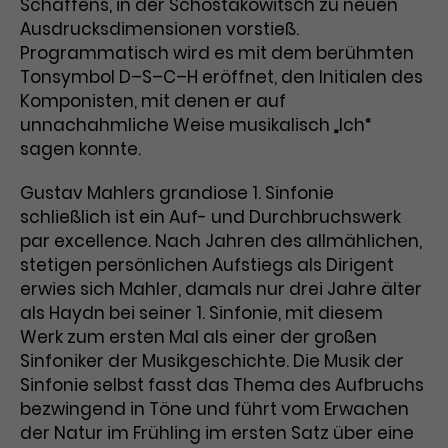
Werbekampagnen über
Schaffens, in der Schostakowitsch zu neuen
verschiedene Websites hinweg.
Ausdrucksdimensionen vorstieß.
Programmatisch wird es mit dem berühmten
Tonsymbol D–S–C–H eröffnet, den Initialen des
Komponisten, mit denen er auf
unnachahmliche Weise musikalisch „Ich“
sagen konnte.
Gustav Mahlers grandiose 1. Sinfonie
schließlich ist ein Auf- und Durchbruchswerk
par excellence. Nach Jahren des allmählichen,
stetigen persönlichen Aufstiegs als Dirigent
erwies sich Mahler, damals nur drei Jahre älter
als Haydn bei seiner 1. Sinfonie, mit diesem
Werk zum ersten Mal als einer der großen
Sinfoniker der Musikgeschichte. Die Musik der
Sinfonie selbst fasst das Thema des Aufbruchs
bezwingend in Töne und führt vom Erwachen
der Natur im Frühling im ersten Satz über eine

- Action item:
All the records need to be printed again exactly as written, though without their pictures.

- Expected answer:
Werbekampagnen über
Schaffens, in der Schostakowitsch zu neuen
verschiedene Websites hinweg.
Ausdrucksdimensionen vorstieß.
Programmatisch wird es mit dem berühmten
Tonsymbol D–S–C–H eröffnet, den Initialen des
Komponisten, mit denen er auf
unnachahmliche Weise musikalisch „Ich“
sagen konnte.
Gustav Mahlers grandiose 1. Sinfonie
schließlich ist ein Auf- und Durchbruchswerk
par excellence. Nach Jahren des allmählichen,
stetigen persönlichen Aufstiegs als Dirigent
erwies sich Mahler, damals nur drei Jahre älter
als Haydn bei seiner 1. Sinfonie, mit diesem
Werk zum ersten Mal als einer der großen
Sinfoniker der Musikgeschichte. Die Musik der
Sinfonie selbst fasst das Thema des Aufbruchs
bezwingend in Töne und führt vom Erwachen
der Natur im Frühling im ersten Satz über eine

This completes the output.